なお、賃金形態ごとの単価の出し方は次のとおりです(いずれも自社の実数で算出し、固定の「160時間」を当てはめないこと)。
- 時給:そのままが基礎
- 日給:日給 ÷ その日の所定労働時間
- 出来高払い:当該期間の賃金 ÷ 総労働時間
単価を出すときの注意(基礎から外せる手当)
「割増の基礎となる賃金」には、基本給だけでなく多くの手当が含まれます。ただし、次の手当は基礎から除いてよいとされています(除外できるものは限定されています)。
- 家族手当・通勤手当・別居手当・子女教育手当・住宅手当
- 臨時に支払われた賃金、1か月を超える期間ごとに支払われる賞与など
注意点は、実態が手当の趣旨どおりに支給されている場合に限って外せること。一律支給で趣旨から外れていると除外できないことがあります。迷うときは、就業規則と支給実態を公式情報で確認してください。
固定残業代(みなし残業)がある場合
固定残業代を月給に含めている会社では、次を押さえておくと精算がスムーズです。
- 単価の基礎から除外できるのは「固定残業代の割増相当部分」のみ(本来の基礎賃金部分は除外しない)
- 実際の時間外が固定時間を超えたら、超過分を精算する
1) 実残業時間に対する本来の残業代を計算 2) その月の固定残業代(割増相当分)を差し引く 3) 差額がプラスなら追加支給(マイナスの控除はしないのが一般的な取扱いかは自社規程で確認)
影響:率の取り違えは「不足」にも「払いすぎ」にもなる
割増率の足し算をひとつ取り違えると、毎月・全員ぶんで小さなズレが積み重なります。
- 深夜の加算を忘れる → 残業代が不足し、後から差額の精算が必要に
- 休日と時間外を二重に足す → 必要以上に払いすぎに
- 月60時間超の引上げや、60時間超+深夜(75%以上)を漏らす → 長時間の月だけ不足が出る
どれも、計算の順番と自社用の早見表を一度決めておけば防げます。
明日やること(まずはここだけ)
全部を一度に整える必要はありません。
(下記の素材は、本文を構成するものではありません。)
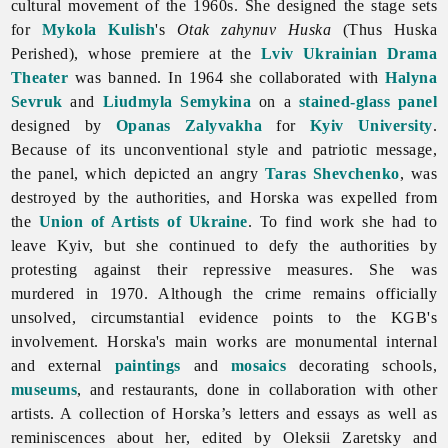
cultural movement of the 1960s. She designed the stage sets
for
Mykola Kulish
's
Otak zahynuv Huska
(Thus Huska
Perished), whose premiere at the
Lviv Ukrainian Drama
Theater
was banned. In 1964 she collaborated with
Halyna
Sevruk
and
Liudmyla Semykina
on a
stained-glass panel
designed by
Opanas Zalyvakha
for
Kyiv University
.
Because of its unconventional style and patriotic message,
the panel, which depicted an angry
Taras Shevchenko
, was
destroyed by the authorities, and Horska was expelled from
the
Union of Artists of Ukraine
. To find work she had to
leave Kyiv, but she continued to defy the authorities by
protesting against their repressive measures. She was
murdered in 1970. Although the crime remains officially
unsolved, circumstantial evidence points to the KGB's
involvement. Horska's main works are monumental internal
and external
paintings
and
mosaics
decorating schools,
museums
, and restaurants, done in collaboration with other
artists. A collection of Horska’s letters and essays as well as
reminiscences about her, edited by Oleksii Zaretsky and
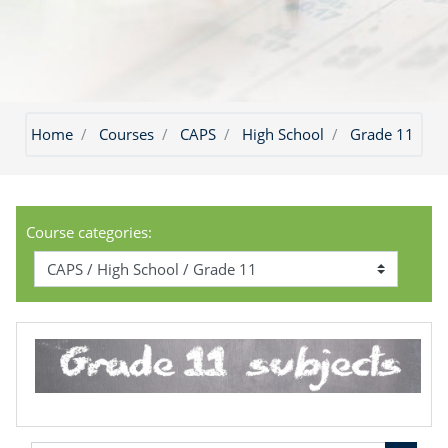
Home
Courses
CAPS
High School
Grade 11
Course categories:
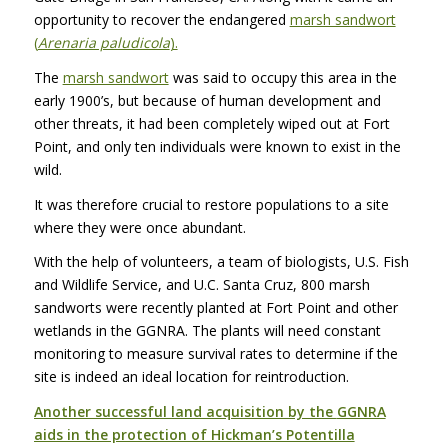
opportunity to recover the endangered
marsh sandwort
(
Arenaria paludicola
).
The
marsh sandwort
was said to occupy this area in the
early 1900’s, but because of human development and
other threats, it had been completely wiped out at Fort
Point, and only ten individuals were known to exist in the
wild.
It was therefore crucial to restore populations to a site
where they were once abundant.
With the help of volunteers, a team of biologists, U.S. Fish
and Wildlife Service, and U.C. Santa Cruz, 800 marsh
sandworts were recently planted at Fort Point and other
wetlands in the
GGNRA
. The plants will need constant
monitoring to measure survival rates to determine if the
site is indeed an ideal location for reintroduction.
Another successful land acquisition by the
GGNRA
aids in the protection of Hickman’s Potentilla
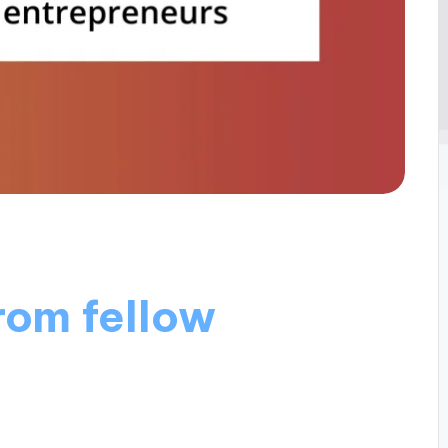
rom fellow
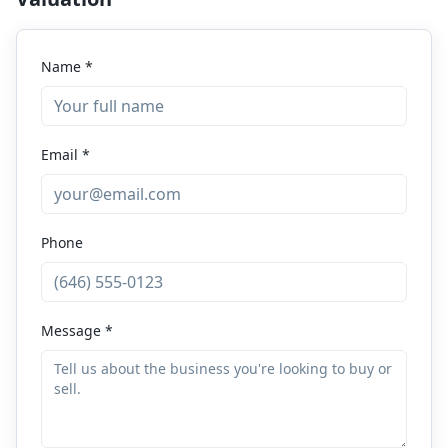
Name *
Email *
Phone
Message *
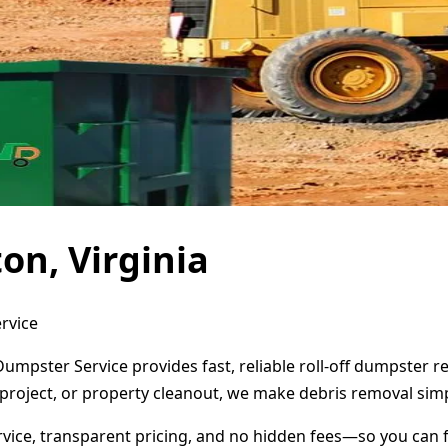
on, Virginia
ervice
 Dumpster Service provides fast, reliable roll-off dumpster
project, or property cleanout, we make debris removal simp
ervice, transparent pricing, and no hidden fees—so you can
明日できる小さな一歩から始めましょう。
- 自社の「1時間あたりの単価」を、1人ぶんでいいので一度計算してみる(式:月給 ÷ 月平均所定労働時間=年間所定労働時間 ÷ 12)。
- 上の早見表を自社の数字に置き換えて、組み合わせ表を1枚作る(自社の賃金締切期間で60時間超を判定)。
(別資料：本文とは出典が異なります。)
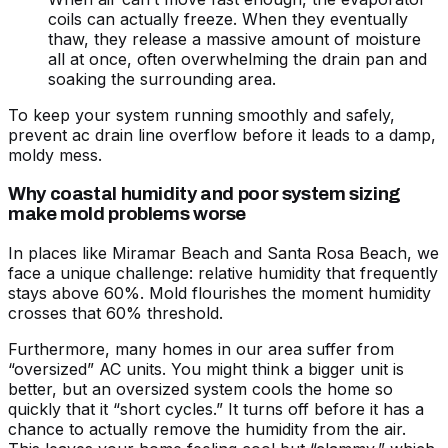
coils can actually freeze. When they eventually
thaw, they release a massive amount of moisture
all at once, often overwhelming the drain pan and
soaking the surrounding area.
To keep your system running smoothly and safely,
prevent ac drain line overflow
before it leads to a damp,
moldy mess.
Why coastal humidity and poor system sizing
make mold problems worse
In places like Miramar Beach and Santa Rosa Beach, we
face a unique challenge: relative humidity that frequently
stays above 60%. Mold flourishes the moment humidity
crosses that 60% threshold.
Furthermore, many homes in our area suffer from
“oversized” AC units. You might think a bigger unit is
better, but an oversized system cools the home so
quickly that it “short cycles.” It turns off before it has a
chance to actually remove the humidity from the air.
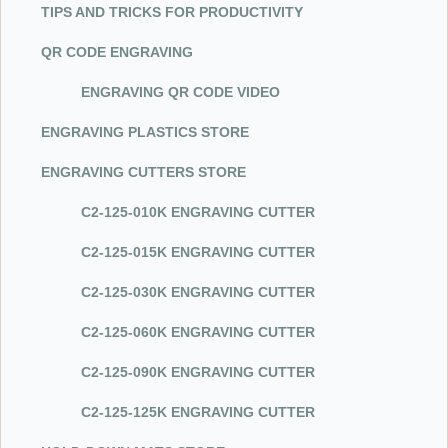
TIPS AND TRICKS FOR PRODUCTIVITY
QR CODE ENGRAVING
ENGRAVING QR CODE VIDEO
ENGRAVING PLASTICS STORE
ENGRAVING CUTTERS STORE
C
2-1
2
5-0
10K ENGRAVING CUTTER
C
2-1
2
5-0
15K ENGRAVING CUTTER
C
2-1
2
5-0
30K ENGRAVING CUTTER
C
2-1
2
5-0
60K ENGRAVING CUTTER
C
2-1
2
5-0
90K ENGRAVING CUTTER
C
2-1
2
5-1
25K ENGRAVING CUTTER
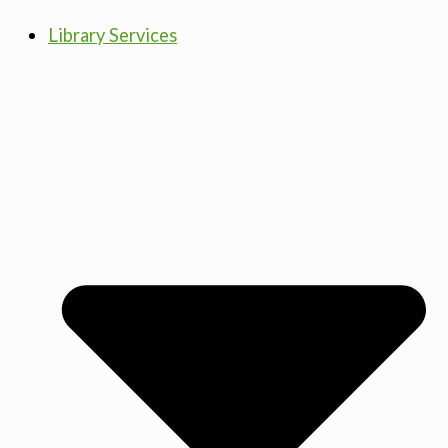
Library Services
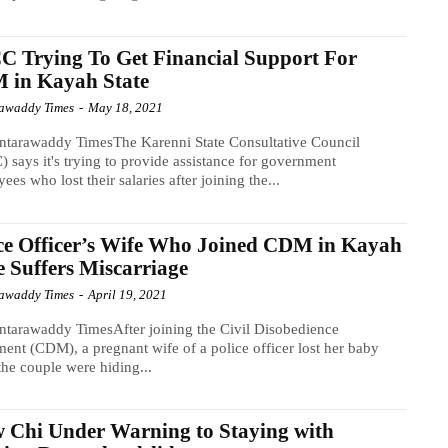
 Trying To Get Financial Support For
 in Kayah State
awaddy Times
-
May 18, 2021
ntarawaddy TimesThe Karenni State Consultative Council
 says it's trying to provide assistance for government
ees who lost their salaries after joining the...
ce Officer’s Wife Who Joined CDM in Kayah
e Suffers Miscarriage
awaddy Times
-
April 19, 2021
tarawaddy TimesAfter joining the Civil Disobedience
nt (CDM), a pregnant wife of a police officer lost her baby
the couple were hiding...
Chi Under Warning to Staying with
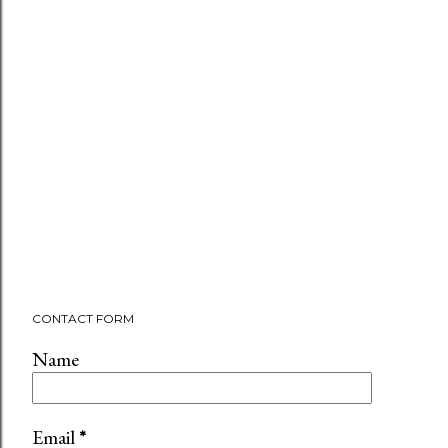
CONTACT FORM
Name
Email
*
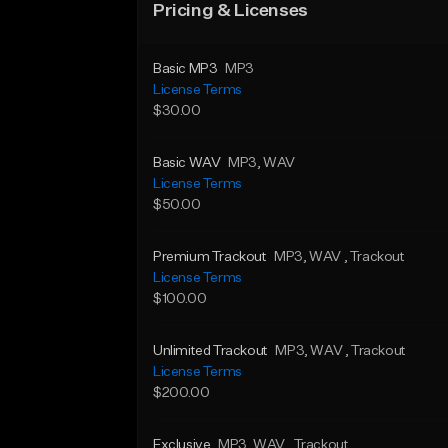
Pricing & Licenses
Basic MP3
MP3
License Terms
$30.00
Basic WAV
MP3
, WAV
License Terms
$50.00
Premium Trackout
MP3
, WAV
, Trackout
License Terms
$100.00
Unlimited Trackout
MP3
, WAV
, Trackout
License Terms
$200.00
Exclusive
MP3
, WAV
, Trackout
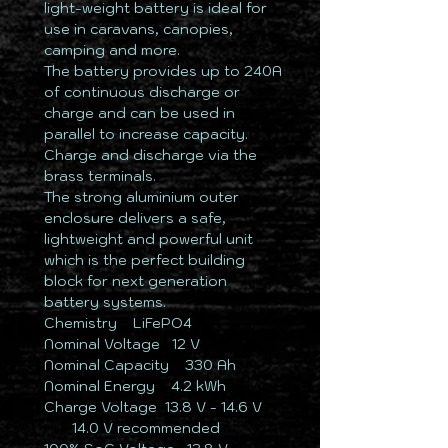
light-weight battery is ideal for
use in caravans, canopies,
camping and more.
The battery provides up to 240A
of continuous discharge or
charge and can be used in
parallel to increase capacity.
Charge and discharge via the
brass terminals.
The strong aluminium outer
enclosure delivers a safe,
lightweight and powerful unit
which is the perfect building
block for next generation
battery systems.
Chemistry ​ ​​LiFePO4
Nominal Voltage ​ ​​​12 V
Nominal Capacity ​ ​ 330 Ah
Nominal Energy ​ ​ 4.2 kWh
Charge Voltage ​​ 13.8 V - 14.6 V
​ ​ ​ ​ ​ ​ ​ ​​14.0 V recommended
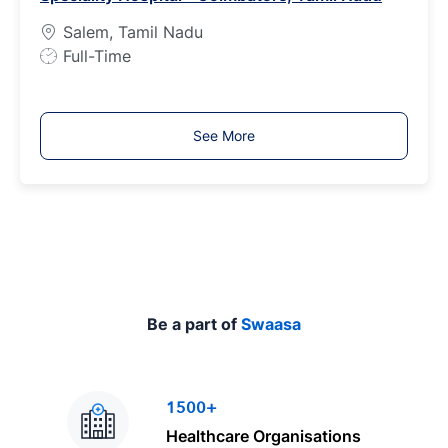
p
Salem, Tamil Nadu
e
J
Full-Time
o
b
T
See More
y
p
e
Be a part of
Swaasa
1500+
Healthcare Organisations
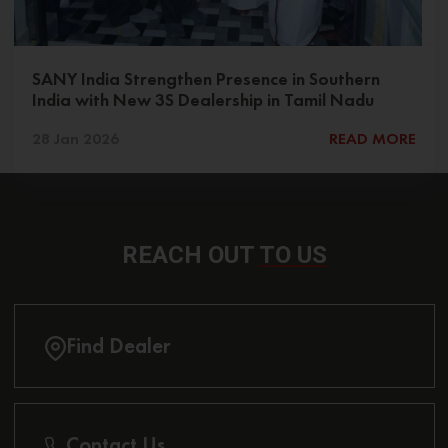
SANY India Strengthen Presence in Southern
India with New 3S Dealership in Tamil Nadu
28 Jan 2026
READ MORE
REACH OUT
TO US
Find Dealer
Contact Us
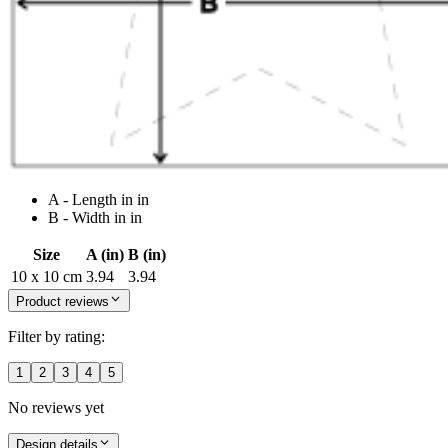
A - Length in in
B - Width in in
Size
A (in)
B (in)
10 x 10 cm
3.94
3.94
Product reviews
Filter by rating:
1
2
3
4
5
No reviews yet
Design details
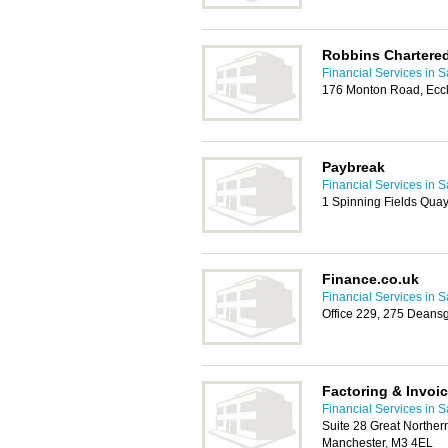
Robbins Chartere
Financial Services in S
176 Monton Road, Ecc
Paybreak
Financial Services in S
1 Spinning Fields Quay
Finance.co.uk
Financial Services in S
Office 229, 275 Deans
Factoring & Invoi
Financial Services in S
Suite 28 Great Northe
Manchester, M3 4EL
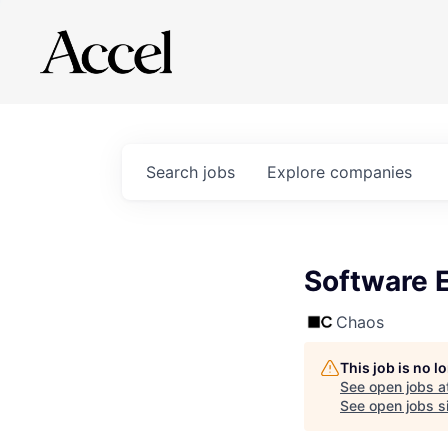
Search
jobs
Explore
companies
Software 
Chaos
This job is no 
See open jobs a
See open jobs si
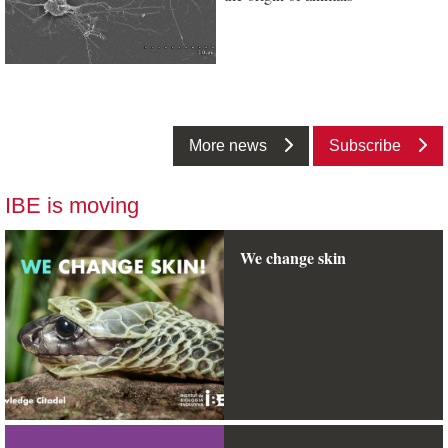
More news
Subscribe
IBE is moving
We change skin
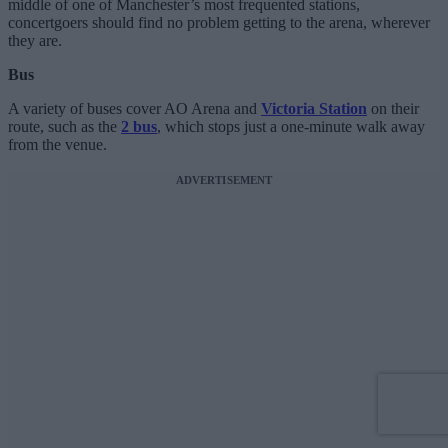
middle of one of Manchester’s most frequented stations,
concertgoers should find no problem getting to the arena, wherever
they are.
Bus
A variety of buses cover AO Arena and
Victoria Station
on their
route, such as the
2 bus
, which stops just a one-minute walk away
from the venue.
ADVERTISEMENT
- 自社の「法定休日」を就業規則で確定し、勤怠システムの休日区分(法定/所定)と一致させる。
- 直近の残業のうち「深夜にかかった時間」が正しく区切れているか、1か月ぶんだけ見直す。
これだけで、毎月の計算の土台ができあがります。
チェックリスト(現場用:最低ライン→優先→代替→免除)
- 最低ライン(ここだけは必ず)
- 法定休日と所定休日の区分が就業規則・勤怠システムで一致している
- 1時間単価を「月給 ÷ 月平均所定労働時間(=年間所定労働時間÷12)」で算出(固定160時間は使わない)
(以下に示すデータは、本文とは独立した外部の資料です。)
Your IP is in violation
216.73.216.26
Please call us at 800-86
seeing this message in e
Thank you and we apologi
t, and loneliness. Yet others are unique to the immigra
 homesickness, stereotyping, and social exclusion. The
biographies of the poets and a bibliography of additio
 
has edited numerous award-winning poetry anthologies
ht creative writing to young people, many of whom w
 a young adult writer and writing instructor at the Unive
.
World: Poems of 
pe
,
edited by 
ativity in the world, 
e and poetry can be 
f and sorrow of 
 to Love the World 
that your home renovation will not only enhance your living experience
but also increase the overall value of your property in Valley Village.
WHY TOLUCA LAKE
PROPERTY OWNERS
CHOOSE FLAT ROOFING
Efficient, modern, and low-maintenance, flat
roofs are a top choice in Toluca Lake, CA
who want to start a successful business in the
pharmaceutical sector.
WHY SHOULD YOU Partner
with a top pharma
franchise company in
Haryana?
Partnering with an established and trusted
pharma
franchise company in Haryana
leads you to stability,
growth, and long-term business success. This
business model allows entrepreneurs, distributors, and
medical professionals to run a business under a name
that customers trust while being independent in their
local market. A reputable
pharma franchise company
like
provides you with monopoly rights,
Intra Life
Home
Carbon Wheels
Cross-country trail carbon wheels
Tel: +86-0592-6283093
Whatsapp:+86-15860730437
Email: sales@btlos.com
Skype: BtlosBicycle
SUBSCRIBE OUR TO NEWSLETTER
- 時間外25%・深夜25%・法定休日35%の最低基準を外していない
- 月60時間超の時間外を自社の賃金締切期間ごとに集計し、50%以上(深夜重なりは75%以上)にしている
- 端数処理(時間の丸め・円未満)は給与規程どおりに統一
- 優先して確認(ミスの出やすいところ)
- 時間外+深夜を二重にせず50%(60時間超は75%)で処理
- 法定休日と時間外を重ねて計算していない(法定休日+深夜は60%)
- 割増の基礎から外せる手当を実態どおりに判定
- 固定残業代がある場合、除外は割増相当部分のみ・超過分は差額精算
- できないときの代替(暫定運用)
- 勤怠で深夜区切りが出せない → 当面はタイムカードの打刻で22時以降を抽出し、対象者上位から手計算(翌月に精算してもよい旨を周知)
- 法定/所定の休日区分が設定できない → 当面は週40時間の超過分のみ時間外25%で計上し、休日35%の対象は人事側で月次チェック
- 免除・簡略化の目安
- 就業規則で法定以上の率を一律適用している範囲は、個別の比較計算を省略(ただし60時間超の判定自体は省略しない)
- 固定残業代の固定時間内に収まっている月は、差額精算の追加計算を省略(明細上の内訳表示は維持)
よければ、こちらも
割増率の前提になる「労働時間の数え方」や「36協定の届出」も、別の記事で一つずつ整理していきます。残業の上限や勤怠記録の話とあわせて読むと、毎月の計算がより安心して進められます(記事一覧)。 人事・労務の実務のヒントは、メールでも受け取れます。よければ登録して、毎月の給与計算の段取りづくりに役立ててください。

割増率の計算は、一度で完璧に覚える必要はありません。 今日、単価の出し方と「足すもの・足さないもの」が整理できたなら、それだけでもう前に進んでいます。来月のあなたが「落ち着いて計算できた」と思えるように、自社用の早見表を少しずつ育てていきましょう。
本記事は一般的な実務情報です。労務・賃金の取扱いは、個別の事情や法改正、就業規則の定めによって変わります。最終的な判断は、社会保険労務士・所轄の労働基準監督署など最新の公式情報でご確認ください。